The year that was. Because I forgot to write about it in the year that was.

Hildegard_von_BingenIt’s been a while – yes alright 10 months! – since my last post. I’m not even going to apologise. Really, what could I say – the dog ate my blog posts?

I’ve done lots of singing, mostly of the church/sacred variety, both in groups and solo. I won’t bore you with all the details but will pick out a selection of highlights.

10th Century plainchant

The most interesting item I sang was O Ignis Spiritus by Hildegard von Bingen, a very interesting and gifted 10th century abbess. I was initially asked to sing all 10 stanzas myself, but after having a look at it, I realised it was going to be no easy task to learn (I already had a good load for that concert) and so the concert organiser suggested we rope in another of the soloists to share the burden. Some time on from that, I realised that that if we added in yet another voice we could do 3 stanzas each and then sing the final one together. That way there would be different voice timbres to create a little variety. And y’all thought I was just being lazy didn’t you? Shame on you!

Some Caccini. Or was it?

The solo item I sang in that same concert was the ‘Caccini’ Ave Maria. I wrote Caccini in the written equivalent of those air quotes you make with your fingers – think Dr Evil from the Austin Powers movies and his “sophisticated heat beam which we called a “laser.” “.. ..and where was I?……oh right, so it really wasn’t written by Caccini at all, as anyone with any knowledge of his music could have instantly told you on hearing it, but was erroneously attributed to him. Which is rather ironic given his history. In essence it’s quite trite, but it’s full of those typical Baroque falling fifths which makes the audience feel a bit soppy when they hear them without knowing why (unless they know about these things in which case they will roll their eyes while feeling soppy). It’s an easy sing with a nice soaring bit that makes you sound amazing. Which is rather useful if, like me, you aren’t actually amazing.

Headlights and Eyebrows

Two concerts in December gave me something of a breakthrough in terms of sound production. Many years ago I was singing in a choir where the conductor talked about needing to ‘turn on your headlights’ meaning keep your cheekbones up. And you thought it meant something else entirely didn’t you, you naughty people! Oh…that was just me? Ahem. Moving right along. I had forgotten about headlights until a singing friend – Hi Michelle! – reminded me about it, and also added in keeping the eyebrows up, the two together creating changes in the palate and facial musculature which allow the sound to brighten as well come out more easily in higher registers. In the first concert I had to sing the Benedictus duet in Saint-Saens’ Christmas Oratorio which near the end has a lovely soaring line up to a top C. I nailed it, headlights beaming.
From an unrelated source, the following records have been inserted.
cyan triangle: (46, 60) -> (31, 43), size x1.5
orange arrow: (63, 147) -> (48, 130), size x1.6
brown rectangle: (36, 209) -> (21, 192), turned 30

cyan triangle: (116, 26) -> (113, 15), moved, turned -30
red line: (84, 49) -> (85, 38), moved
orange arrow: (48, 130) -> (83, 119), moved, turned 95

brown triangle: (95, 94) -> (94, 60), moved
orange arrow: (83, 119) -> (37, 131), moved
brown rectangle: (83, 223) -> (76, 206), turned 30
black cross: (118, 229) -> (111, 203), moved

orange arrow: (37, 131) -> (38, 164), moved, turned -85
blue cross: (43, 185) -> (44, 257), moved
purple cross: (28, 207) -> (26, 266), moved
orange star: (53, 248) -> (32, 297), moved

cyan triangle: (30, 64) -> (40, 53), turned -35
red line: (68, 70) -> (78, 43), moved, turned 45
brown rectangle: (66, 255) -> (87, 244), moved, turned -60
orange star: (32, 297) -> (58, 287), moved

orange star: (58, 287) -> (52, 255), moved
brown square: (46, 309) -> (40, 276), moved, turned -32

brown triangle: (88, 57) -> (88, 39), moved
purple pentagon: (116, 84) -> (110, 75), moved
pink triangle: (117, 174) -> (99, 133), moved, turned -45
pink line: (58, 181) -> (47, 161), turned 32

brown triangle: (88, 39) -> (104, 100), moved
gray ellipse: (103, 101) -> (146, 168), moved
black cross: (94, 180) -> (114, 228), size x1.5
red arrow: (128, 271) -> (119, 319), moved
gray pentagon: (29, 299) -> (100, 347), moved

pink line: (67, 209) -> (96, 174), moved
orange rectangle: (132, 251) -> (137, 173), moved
The second concert I sang Handel’s ‘Let the Bright Seraphim’ and my fellow singers said they could hear an immediate brightening in the sound when I turned my headlights on.

The year ended with another rendition of the New Zealand National anthem at a rodeo, this time in Te Anau. Unlike a number of the cowboys, I didn’t require the ministrations of the St John’s medics afterwards.

Right you can have a bit of breather now while I start on the next post – stop the snickering, it won’t take a year this time!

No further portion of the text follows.